Drawing its name from the word patron, of course, the company is theoretically riffing off one of the oldest ideas in the art world: That creative people should be financially supported (or at least subsidized) by those in a position to make contributions; that art is for the good of society at large. “People have been making money like this for thousands of years,” says Conte. “It’s only very recently that the idea of patronage for the arts kind of dropped off.”
The musician says he’s been pleasantly surprised — not by the number of users who enthusiastically signed up initially (“I did it because I knew it was needed”) — but by the rate at which it’s taken off, and the range of subcultures and niche arts communities he’s discovered because of it.
For example?

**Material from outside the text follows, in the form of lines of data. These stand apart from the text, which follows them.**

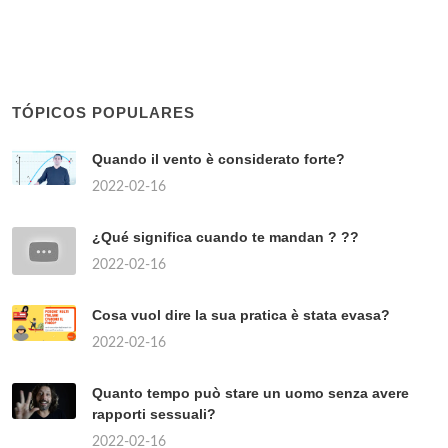
TÓPICOS POPULARES
Quando il vento è considerato forte?
2022-02-16
¿Qué significa cuando te mandan ? ??
2022-02-16
Cosa vuol dire la sua pratica è stata evasa?
2022-02-16
Quanto tempo può stare un uomo senza avere
rapporti sessuali?
2022-02-16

Several creators are using Patreon to fund videos they make for people who experience autonomous sensory meridian response, or ASMR, a physiological phenomenon in which a person perceives distinct, pleasurable feelings in the head, scalp, or back when they hear certain sounds, such as whispering or crumpling paper.
“There’s one woman who’s been doing this for a while, and she puts up 45-minute videos for people — and she’s getting financially supported for it now,” says Conte. “That’s the kind of thing that makes me proud to be part of Patreon.”

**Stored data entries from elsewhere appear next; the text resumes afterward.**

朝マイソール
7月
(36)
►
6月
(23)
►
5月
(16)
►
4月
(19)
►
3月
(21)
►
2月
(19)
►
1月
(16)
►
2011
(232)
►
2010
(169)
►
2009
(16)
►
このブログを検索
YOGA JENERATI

Other niche markets you might not think of as having a ton of online financial support? A capella groups — Conte knows of one that’s now making a few thousand per video — and webcomics creators.
The potential for nonprofits to fundraise is there, as well: Children’s Hospital of Orange County is using Patreon for its partnership with the Los Angeles Angels of Anaheim, in which patrons sign up to pledge $10 to CHOC every time the baseball team wins a game. It might not seem like a lot, but the page currently has 119 patrons, meaning the hospital gets $1,177 per win.
In terms of future goals, Conte — who hasn’t taken a salary from the company, and is still using Patreon to fund his own work — seems to be thinking big.
“We want to fundamentally change the way people get paid for their work,” he says. “I think right now the web is a very quantity-driven, metric-focused environment: It’s based on page views, the number of users, the number of clicks. And I think what Patreon is proving is that’s not necessarily the best way to measure anything; that it’s really about how much people enjoy what they’re watching, how much the creator appreciates the fan base and vice versa.”
“It’s our mission to fund and empower this creative class that’s emerging online, where people are realizing they can quit their jobs and make a living from their art…and hopefully we move into an era where that’s the norm.”